Pulin Li, Guocheng Wu, Li Yin, Yanjie Zhou, Yuxin Zheng, Wei Zhang.
This repository contains the resources for our paper ["MIRAD - A comprehensive real-world robust anomaly detection dataset for Mass Individualization"]. MIRAD represents a hybrid scenario bridging single class and multi class anomaly detection paradigms. Currently we release the Mass Individualization Robust Anomal Detection (MIRAD) dataset.

MIRAD, comprising 10 categories of individualized products, encompasses three design paradigms, including geometrically complex components (Geometric Blocks, Buttons), numerically and symbolically encoded items (Number Blocks with Arabic numerals, mathematical symbols), and stylized artifacts (Rabbit Pendants, Magnetic Bookmarks). Each product category offers diverse options in color, shape, pattern, and size, covering one or even all three design paradigms.It specifically incorporates multi-object inspection scenarios where two or more individualized products coexist within single frames. The MIRAD dataset comprises 2398 defect-free training images and 2391 test samples, with 1737 test images containing pixel-level annotated defects. Distributed production nodes employ diverse motion and illumination strategies, different camera specifications , and node-specific background, collectively mirroring the diversity of real-world dis manufacturing networks. Both surface defects and logical flaws are captured under node-specific imaging conditions. The MIRAD dataset bridges the gap between laboratory research and practical quality control in mass individualization under the context of social manufacturing.
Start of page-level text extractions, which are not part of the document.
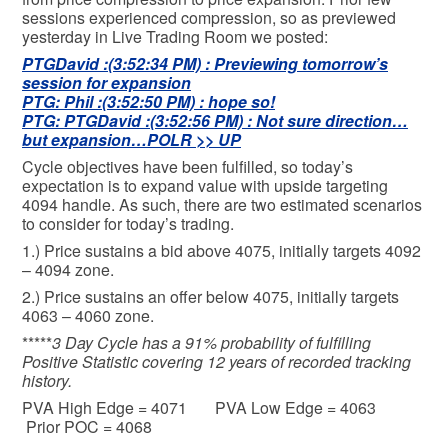
sessions experienced compression, so as previewed
yesterday in Live Trading Room we posted:
PTGDavid :(3:52:34 PM) : Previewing tomorrow’s
session for expansion
PTG: Phil :(3:52:50 PM) : hope so!
PTG: PTGDavid :(3:52:56 PM) : Not sure direction…
but expansion…POLR >> UP
Cycle objectives have been fulfilled, so today’s
expectation is to expand value with upside targeting
4094 handle. As such, there are two estimated scenarios
to consider for today’s trading.
1.) Price sustains a bid above 4075, initially targets 4092
– 4094 zone.
2.) Price sustains an offer below 4075, initially targets
4063 – 4060 zone.
*****
3 Day Cycle has a 91% probability of fulfilling
Positive Statistic covering 12 years of recorded tracking
history.
PVA High Edge = 4071 PVA Low Edge = 4063
Prior POC = 4068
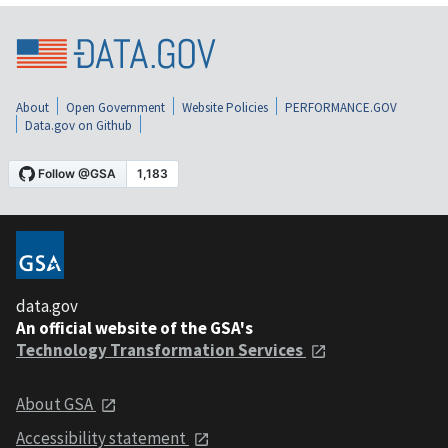
About
Open Government
Website Policies
PERFORMANCE.GOV
Data.gov on Github
data.gov
An official website of the GSA's
Technology Transformation Services
About GSA
Accessibility statement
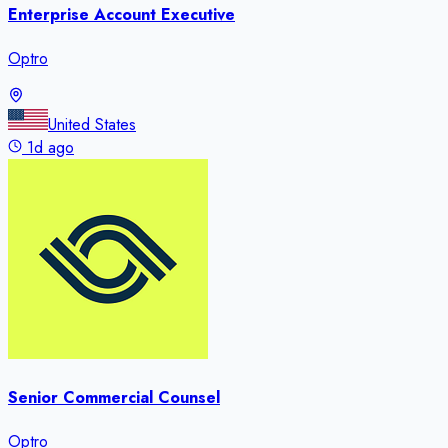
Enterprise Account Executive
Optro
United States
1d ago
Senior Commercial Counsel
Optro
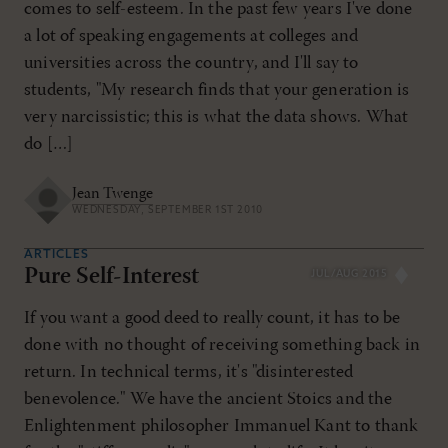
comes to self-esteem. In the past few years I've done
a lot of speaking engagements at colleges and
universities across the country, and I'll say to
students, "My research finds that your generation is
very narcissistic; this is what the data shows. What
do […]
Jean Twenge
WEDNESDAY, SEPTEMBER 1ST 2010
ARTICLES
Pure Self-Interest
JUL/AUG 2015
If you want a good deed to really count, it has to be
done with no thought of receiving something back in
return. In technical terms, it's "disinterested
benevolence." We have the ancient Stoics and the
Enlightenment philosopher Immanuel Kant to thank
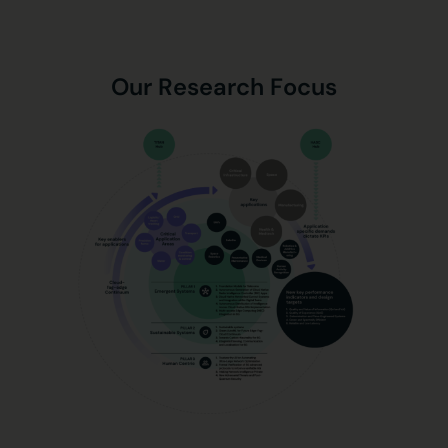
Our Research Focus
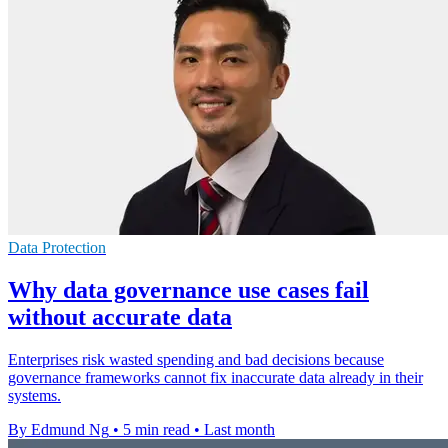
Data Protection
Why data governance use cases fail
without accurate data
Enterprises risk wasted spending and bad decisions because
governance frameworks cannot fix inaccurate data already in their
systems.
By Edmund Ng
•
5 min read
•
Last month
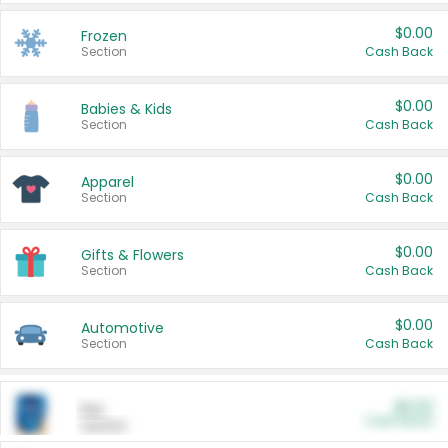
$0.00
Frozen
Section
Cash Back
$0.00
Babies & Kids
Section
Cash Back
$0.00
Apparel
Section
Cash Back
$0.00
Gifts & Flowers
Section
Cash Back
$0.00
Automotive
Section
Cash Back
$0.00
Pet
Cash Back
Section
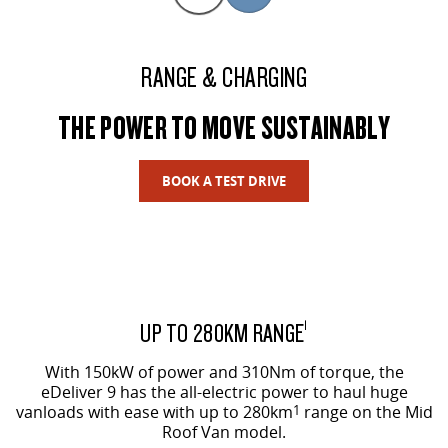
RANGE & CHARGING
THE POWER TO MOVE SUSTAINABLY
BOOK A TEST DRIVE
UP TO 280KM RANGE
1
With 150kW of power and 310Nm of torque, the
eDeliver 9 has the all-electric power to haul huge
vanloads with ease with up to 280km
1
range on the Mid
Roof Van model.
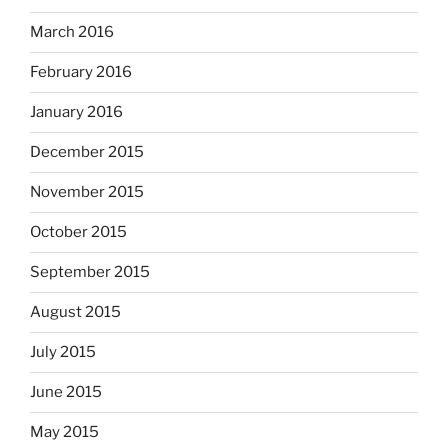
March 2016
February 2016
January 2016
December 2015
November 2015
October 2015
September 2015
August 2015
July 2015
June 2015
May 2015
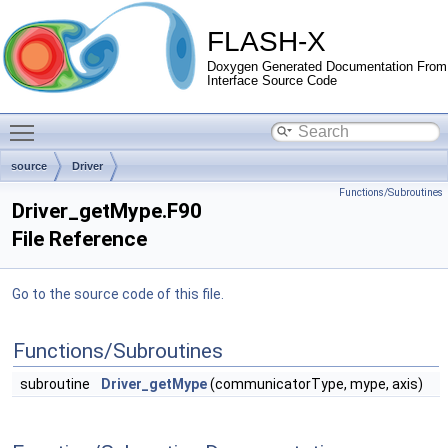
FLASH-X
Doxygen Generated Documentation From
Interface Source Code
Toggle main menu visibility
source
Driver
Functions/Subroutines
Driver_getMype.F90
File Reference
Go to the source code of this file.
Functions/Subroutines
subroutine
Driver_getMype
(communicatorType, mype, axis)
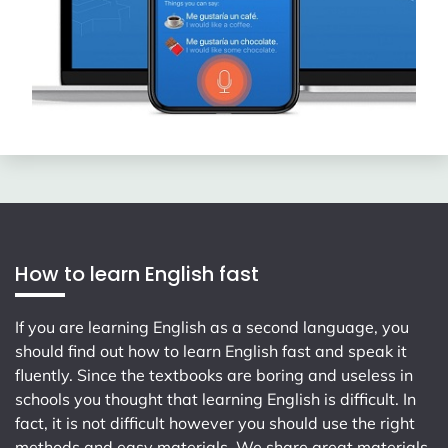
How to learn English fast
If you are learning English as a second language, you
should find out how to learn English fast and speak it
fluently. Since the textbooks are boring and useless in
schools you thought that learning English is difficult. In
fact, it is not difficult however you should use the right
methods and easy materials. We share great materials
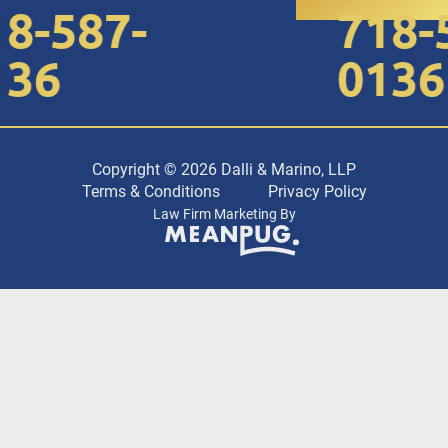
8-587-
718-5
36
0136
Copyright © 2026 Dalli & Marino, LLP
Terms & Conditions
Privacy Policy
Law Firm Marketing By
We host the MIRAD dataset in Google drive and you can download it by this URL.
The data tree of the downloaded data is as follows.
MIRAD
|-- building_block
|-----|--- train
|-----|-----|----- good
|-----|--- test
|-----|-----|----- good
|-----|-----|----- anomaly
|-----|--- ground_truth
|-- chain_buckle
|-----|----- ...Based on MIRAD, we explore how existing anomaly detection models perform when confronted with the individualized products, as well as their robustness to imaging heterogeneity across distributed production nodes. Specially, we evaluate three kinds of approaches on MIRAD dataset, including single-class, multi-class and zero-shot detection models, providing a foundation for future analyses.
Performance on the MIRAD dataset reveals notable limitations. Single-class methods achieved only 76.2% I-AUROC, whereas multi-class approaches scored an even lower score of 71.1%. In contrast, both single-class and multi-class frameworks reached approximately 98% I-AUROC on MVTec AD and around 93% on VisA. This significant performance drop highlights the increased difficulty of defect detection in social manufacturing settings.
Although AnomalyCLIP (Zhou et al., 2024) and AdaCLIP (Cao et al., 2024) have been pre-trained on auxiliary datasets such as MVTec AD(Bergmann et al., 2019) and VisA (Zou et al., 2022), they still fell short on the MIRAD benchmark. The unified representations of normality and abnormality learned from conventional datasets may fail to generalize to MIRAD, where individualized normal features vary widely across instances. Consequently, MIRAD emerges as a valuable counterpart to traditional mass-production benchmarks, more accurately reflecting the complexities of decentralized, individualized manufacturing.
The data is released under the CC BY 4.0 license.